Oil markets should have adequate supply in the period up to 2020, but more investment will be needed to boost production to satisfy market needs after that period as price volatility could affect some producer behaviour, the International Energy Agency (IEA) said Monday.
In a five-year outlook (2018-2023), the Agency said that in current market conditions, the US and other IEA members and non-OPEC producers’ output “more than covers expected demand growth” up until 2020, but after that new investment commitments to developing production capacity will be needed.
“Over the next three years, (output) gains from the United States alone will cover 80 percent of the world’s demand growth, with Canada, Brazil and Norway – all IEA family members – able to cover the rest,” the forecast said.
But the report cautioned that despite falling costs, additional investment will be needed to boost supply growth after 2020.
The IEA predicted that by 2023, global oil demand would hike to 104.7 million barrels per day (mbpd); an increase of 6.9 mbpd from current levels, due largely to “economic growth in Asia and a resurgent petrochemicals industry in the United States.” This demand hike will largely be covered by non-OPEC output increases until 2020, but OPEC will remain a key supplier and invesments will have to rise significantly after 2020.
“The oil industry has yet to recover from an unprecedented two-year drop in investment in 2015-2016, and the IEA sees little-to-no increase in upstream spending outside of the United States in 2017 and 2018,” the Outlook remarked.
“The United States is set to put its stamp on global oil markets for the next five years,” said Dr.
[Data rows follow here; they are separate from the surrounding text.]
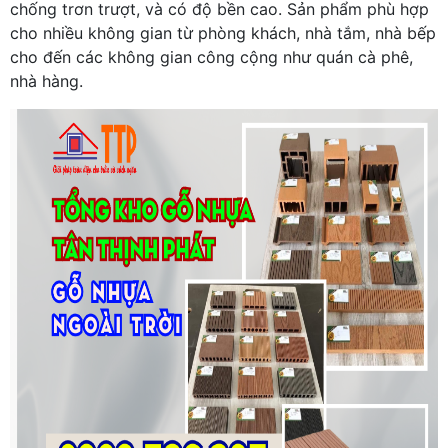
chống trơn trượt, và có độ bền cao. Sản phẩm phù hợp
cho nhiều không gian từ phòng khách, nhà tắm, nhà bếp
cho đến các không gian công cộng như quán cà phê,
nhà hàng.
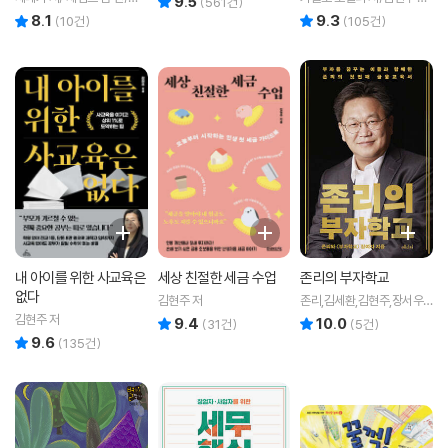
9.5
(
561
건)
현주 역
이중원 감수
8.1
9.3
리뷰 총점
리뷰 총점
(
10
건)
(
105
건)
내 아이를 위한 사교육은
세상 친절한 세금 수업
존리의 부자학교
없다
김현주 저
존리,김세환,김현주,장서우,
정수현 공저
김현주 저
9.4
10.0
리뷰 총점
리뷰 총점
(
31
건)
(
5
건)
9.6
리뷰 총점
(
135
건)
Fatih Birol, the IEA’s Executive Director. “But as we’ve highlighted repeatedly, the weak global investment picture remains a source of concern.” Slack investment could lead to a more volatile market and reduce spare capacity on global markets, the IEA affirmed.
“This raises the possibility of oil prices becoming more volatile until new supplies come on line. The US shale sector responded quickly to rising prices both in 2010 and in 2017 and it will continue to adjust to price signals in the future,” it added.
“But there will still be a continued reliance on OPEC countries for a major share of global supply. Within OPEC, more than two million b/d of spare capacity is held in Saudi Arabia. In turn, this emphasises the crucial role OPEC’s largest producer continues to play in providing stability to global oil markets,” the report noted.